I looked at the various ICL7107 / 7106 manufacturers data sheets
for recommendations regarding the use of REF LO (pin 35) and REF
HI (pin 36). Here's what Renesas says. Notice that they show the
REF pins biased to V+, or to COM, but not V- or -2.5V.
I rewired the display board to connect pin 35 to COM, similar to
FIGURE 4B, except that Lambda uses a 2.5V reference (TL431).
This took 3 cuts and 3 wires. The offset error disappeared,
Hooray! I rewired the other channel, same good results. I suspect
that Lambda fixed this problem on later units, and that the
schematic in the service manual wasn't updated correctly. I don't
have a newer unit or a newer schematic to prove this out.
Photo of rework:
Schematic of rework
While working on it, other things broke:-(
To better measure the electrolytic C35, I
un-soldered one pin of the voltage setting 10 turn potentiometer
R31. In the process, the pin broke off the pot.
Unfortunately R31 on the 40V supply is 40K ohms. On each power
supply the pot value the output voltage x 1K, so 20V is 20K, 40V
is 40K, etc. Good luck finding a 40K, 60K or 120K 10-turn
pot anywhere. I bought the closest one I could get, 50K, planning
to add a parallel resistor to bring the resistance down to 40K.
There is a place on the PC board for the parallel resistor.
I ordered and installed a 50K pot and found that the 40V supply
had enough headroom to go to 50V, even at 1A load. I measured the
raw DC and it was nearly 60V at nominal line voltage. Hey, I got
10 extra volts on one channel for free!
Notice the empty slot on the back of the old pot where the third
pin should be. So sad.
When I first operated the supply, the 7-segment LEDs were fine.

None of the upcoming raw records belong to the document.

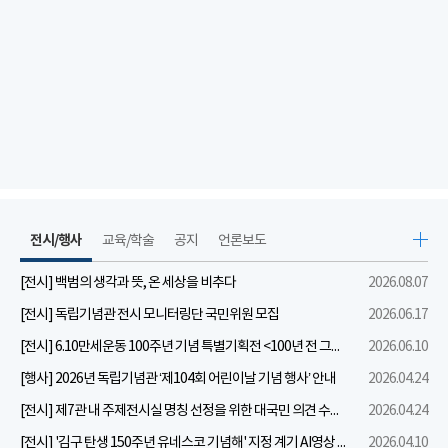
전시/행사
교육/학술
공지
언론보도
[전시] 백범의 생각과 뜻, 온 세상을 비추다
2026.08.07
[전시] 독립기념관 전시 모니터링단 국민위원 모집
2026.06.17
[전시] 6.10만세운동 100주년 기념 특별기획전 <100년 전 그날을 보다: 6.10만세운동>
2026.06.10
[행사] 2026년 독립기념관 ‘제104회 어린이날 기념 행사’ 안내
2026.04.24
[전시] 제7관 내 주제전시실 명칭 선정을 위한 대국민 의견 수렴 실시
2026.04.24
[전시] '김구 탄생 150주년 유네스코 기념해' 지정 계기 AI영상 국민공모 개최 안내
2026.04.10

But after a while I noticed one segment was dead. I located an HP
substitute, HP
5082-7731 on Ebay and bought 5. It worked OK, but is dimmer than
the original. Lite-On makes the LTS-312AHR which looks like a good substitute.

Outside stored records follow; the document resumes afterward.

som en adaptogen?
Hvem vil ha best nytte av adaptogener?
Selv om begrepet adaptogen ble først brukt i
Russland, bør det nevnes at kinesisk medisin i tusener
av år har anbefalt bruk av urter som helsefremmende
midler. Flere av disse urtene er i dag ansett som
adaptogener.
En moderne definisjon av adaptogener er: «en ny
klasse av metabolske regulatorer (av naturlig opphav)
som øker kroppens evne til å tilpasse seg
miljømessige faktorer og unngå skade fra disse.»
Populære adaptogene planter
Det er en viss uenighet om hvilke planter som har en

The original 4 knobs on the LQD look nice, but they are plastic,
and two of them were cracked. The 1-turn pots on the current
ranges are hard to turn. That plus the aging plastic caused the
old knobs to crack. I added some more rugged but mismatched knobs.
I'm on the lookout for 4 matching ~1" knobs. Or not.

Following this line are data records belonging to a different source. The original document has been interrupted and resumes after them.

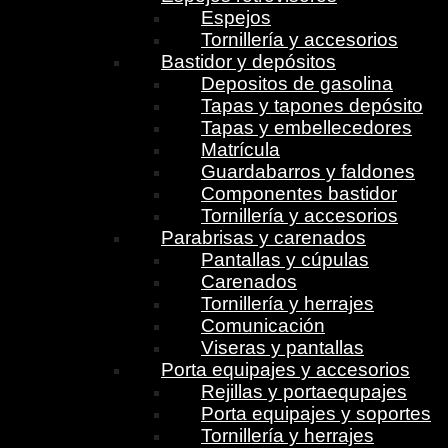
Espejos
Tornillería y accesorios
Bastidor y depósitos
Depositos de gasolina
Tapas y tapones depósito
Tapas y embellecedores
Matrícula
Guardabarros y faldones
Componentes bastidor
Tornillería y accesorios
Parabrisas y carenados
Pantallas y cúpulas
Carenados
Tornillería y herrajes
Comunicación
Viseras y pantallas
Porta equipajes y accesorios
Rejillas y portaequpajes
Porta equipajes y soportes
Tornillería y herrajes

I also noticed that one of the status LEDs for AMPS on channel 2
was out. I replaced the LED with one I had.
Update 1/10/21
These fixes were originally made in Sept
2019. As of early 2021, this supply has been in use nearly
every day for 2.5 years with no problems.
Sad Ending 11/24
I used this supply most days until November 2024.
It worked perfectly until one day, the left channel died, with no
voltage output. The displays worked. I dug into it and checked all
the main and aux supplies. Checked all the transistors, caps
resistors and diodes. All good, no faults. I checked the
temperatures of all the parts, and sure enough the main regulator,
Lambda LAS3700, FBT-00-128 is running hot, and is outputting no
voltage or current to the pass transistors. It's dead Jim. Since
this 10 pin TO-99 is unobtanium, the power supply can't be fixed
without another IC or by replacing the left board. Choices
are:
- Scrap it and replace with another LQD-421
or 422
- Buy another broken LQD and try to get one
unit working.
- Use one channel. I need 2
- Put my LPD-421A dual 20V 2A supply back
into service.
Until I decide how to deal with the broken
supply, I put the LPD back into service. It works swell I
still like the LQD supply, and prefer it to the Chinese power
supplies out there. I hate to buy another since I'll have to
scrap one of them. I don't have space to keep another piece of
broken equipment.
Buying another LQD means I'll probably have to
fix the display offset, the knobs, and replace all the caps.
To add to the problem, these old phenolic PC
boards are tough to rework without lifting pads and traces.